“Eat Your Words”

Schadenfreude: n. pleasure derived by someone from another person’s misfortune.
Origin: German

It’s a word nonexistent in the English language; one described by the conglomeration of ideas bundled into one sentence to make sense to us.

I’m sitting at the dinner table next to my German mother. We’re eating chicken wings and fennel salad with blood oranges. When we go to Germany, we eat Spätzle (a traditional Schwäbisch egg noodle) cooked by my mother’s sister who speaks just a few words of English. Then I have more time to eat because I have less to say; I can’t speak German. The Americans at the table eat and nod as my mother translates her Schwäbisch dialect into lightly accented English—an accent I cannot detect but others claim exists in subtleties. As German and English overlap at the table and unravel into tender tones both languages unite into a kind of mishmash made up of table talk.

So much of life is about food and words and the words we use are measured out in our immeasurable teaspoons coated with saliva.

Why don’t I speak German? When we don’t know a language we lose a culture with all of its banalities and colloquialisms. What gets lost between the cracks? In a conversation, we build upon our understandings, misunderstandings, miscommunications, and somehow we fall back into some kind of understanding again.
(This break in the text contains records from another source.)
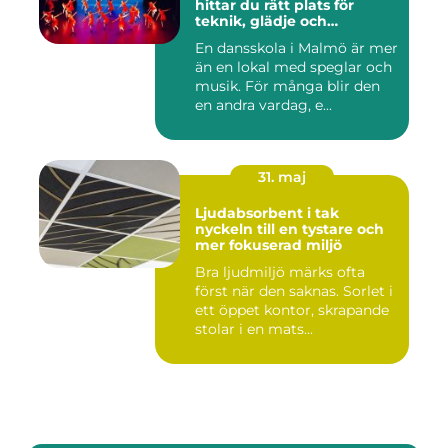
hittar du rätt plats för
teknik, glädje och
utveckling
En dansskola i Malmö är mer
än en lokal med speglar och
musik. För många blir den
en andra vardag, e...
31. maj
Ljudabsorbent i tak
nyckeln till en tystare och
mer fokuserad miljö
Bra ljudmiljö märks ofta
först när den saknas. Sorlet i
ett öppet kontor, skrapande
stolar i en mats...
We have a desire to comprehend, but don’t we all want to lose ourselves, just a little bit, in someone else’s words?

We don’t have a word for “Schadenfreude” but we understand the summation of it roughly with its intimacies subtracted. How do we choose new words? What gives them meaning? When we don’t speak a language, how do we make our meaning out of foreign sounds?

We speak. We eat. We sleep. We repeat. We treat words like food—we try them, wet them with our tongues, digest and remember them until we stack them somewhere in our bodies where the knowns and unknowns come to rest.

As we say in America, the proof is in the pudding.